Kathy McCarty is a singer-songwriter and guitarist often noted for her work in one of Austin’s most influential bands, Glass Eye.  Her recordings and appearances marked a distinct break with Texas music of past eras, and the longtime central Texas resident—whose childhood was spent in Stanford, New York—helped advance the city’s burgeoning music scene in the 1980s. “I guess around eight years old I decided to be a poet. And then I got older and no one cared about poetry at all. So, I set it to music . . . I started playing guitar in the ninth grade. I had that idea that this is my concept, I‘m going to write poetry, set it to music get famous.”

McCarty’s precision of observation was most evident in the work of the art-rock band, Glass Eye, who formed in 1983. The band went on to become a leading practitioner of college indy/alternative rock, performing with “an almost jazz like sensibility of not over playing,” states McCarty.  “But our music was definitely arranged for maximum oomph, it wasn’t just a lot of people banging away like some bands . . . We were awarded the best avant-garde band in Austin for years.”
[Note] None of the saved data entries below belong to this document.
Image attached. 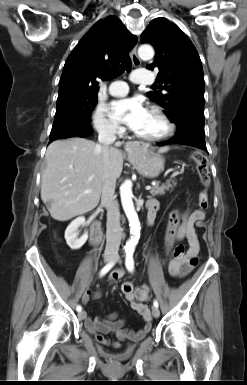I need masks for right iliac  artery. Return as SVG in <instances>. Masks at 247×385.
<instances>
[{
    "label": "right iliac artery",
    "instance_id": "82829eb1",
    "mask_svg": "<svg viewBox=\"0 0 247 385\" xmlns=\"http://www.w3.org/2000/svg\"><path fill=\"white\" fill-rule=\"evenodd\" d=\"M114 264H115V261H112V262H110L109 264H107L106 266H104V267L102 268L101 272H100V276H104L107 272H109L110 269L114 266ZM76 310H77L78 312H80V311L82 310V307H81L80 305H78V306L76 307Z\"/></svg>",
    "mask_w": 247,
    "mask_h": 385
}]
</instances>
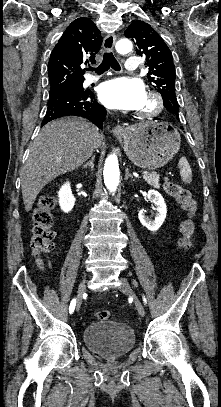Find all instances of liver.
Here are the masks:
<instances>
[{"mask_svg":"<svg viewBox=\"0 0 221 407\" xmlns=\"http://www.w3.org/2000/svg\"><path fill=\"white\" fill-rule=\"evenodd\" d=\"M102 144L97 127L82 118L67 117L46 124L31 144L21 173L26 212L48 183L81 166Z\"/></svg>","mask_w":221,"mask_h":407,"instance_id":"1","label":"liver"}]
</instances>
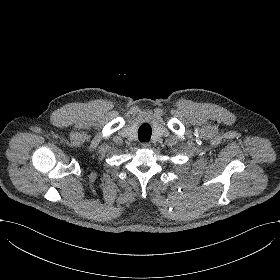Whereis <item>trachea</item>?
<instances>
[{"instance_id":"1","label":"trachea","mask_w":280,"mask_h":280,"mask_svg":"<svg viewBox=\"0 0 280 280\" xmlns=\"http://www.w3.org/2000/svg\"><path fill=\"white\" fill-rule=\"evenodd\" d=\"M152 134L151 126L148 123H144L140 126L138 130L139 140L143 142H147L150 140Z\"/></svg>"}]
</instances>
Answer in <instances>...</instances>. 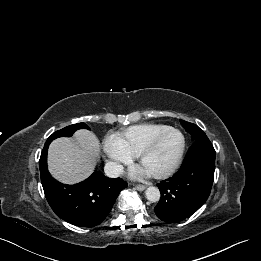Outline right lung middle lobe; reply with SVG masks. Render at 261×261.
Wrapping results in <instances>:
<instances>
[{"label":"right lung middle lobe","instance_id":"right-lung-middle-lobe-1","mask_svg":"<svg viewBox=\"0 0 261 261\" xmlns=\"http://www.w3.org/2000/svg\"><path fill=\"white\" fill-rule=\"evenodd\" d=\"M82 128H85V129H89V127L84 124V123H78V124H74V125H70V126H67L61 130H58L56 132H54L48 139L47 141L51 142L53 141L54 139L58 138V137H62V136H65V137H69L71 136L76 130L78 129H82Z\"/></svg>","mask_w":261,"mask_h":261}]
</instances>
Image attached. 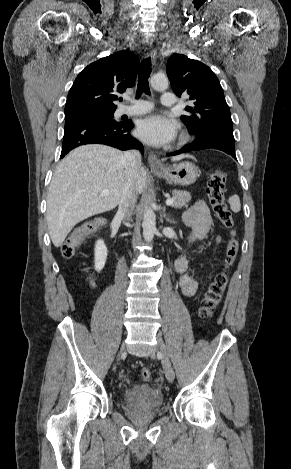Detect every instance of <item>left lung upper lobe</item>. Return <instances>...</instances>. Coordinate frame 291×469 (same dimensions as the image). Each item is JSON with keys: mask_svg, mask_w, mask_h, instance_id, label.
I'll return each instance as SVG.
<instances>
[{"mask_svg": "<svg viewBox=\"0 0 291 469\" xmlns=\"http://www.w3.org/2000/svg\"><path fill=\"white\" fill-rule=\"evenodd\" d=\"M166 71L177 96L188 94L190 115L181 116L189 131L197 136L220 131L233 134V124L220 82L214 72L200 61L174 53L167 61Z\"/></svg>", "mask_w": 291, "mask_h": 469, "instance_id": "5c2ea615", "label": "left lung upper lobe"}]
</instances>
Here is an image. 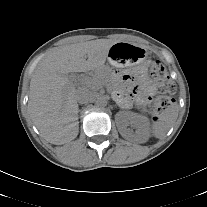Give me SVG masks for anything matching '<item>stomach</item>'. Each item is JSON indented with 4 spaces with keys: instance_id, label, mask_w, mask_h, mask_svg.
I'll list each match as a JSON object with an SVG mask.
<instances>
[{
    "instance_id": "obj_1",
    "label": "stomach",
    "mask_w": 207,
    "mask_h": 207,
    "mask_svg": "<svg viewBox=\"0 0 207 207\" xmlns=\"http://www.w3.org/2000/svg\"><path fill=\"white\" fill-rule=\"evenodd\" d=\"M147 56L148 53L144 48L120 42L111 47L107 57L112 66L123 68L128 65L144 64Z\"/></svg>"
}]
</instances>
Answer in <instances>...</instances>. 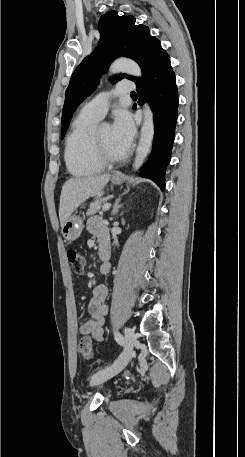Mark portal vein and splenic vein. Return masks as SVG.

After the band’s break-up, McCarty’s rigorous insistence on performance led her to two solo projects, 1994’s “Dead Dog’s Eyeball,” and the EP “Sorry Entertainer,” both dedicated to the work of the iconoclastic Austin tunesmith, Daniel Johnston. McCarty had been approached years before by Johnston with a tape of his songs and without having heard the tunes, was asked for an assessment. To be polite, she told Johnston, “I loved it, it was great, you can definitely open for us.” That evening, after one hearing, she was hooked. Years later, she took up the solo recordings of his material when it appeared that Johnston would no longer be able to continue his career due to a mental health problem, and in so doing McCarty helped further his reputation as much as anyone.

Despite being established as an Austin musical treasure, McCarty bowed out of the scene for a time although she kept herself politically informed. “I don’t know why I really don’t write that many political songs, because I probably spend an hour a day doing political things. I write letters to my congressman, call him, and I give money all the time. I just get real unreasonable real fast.” With good reason, she returned to the studio in 2005 for her first solo release in a decade, the strikingly poignant “Another Day in the Sun.”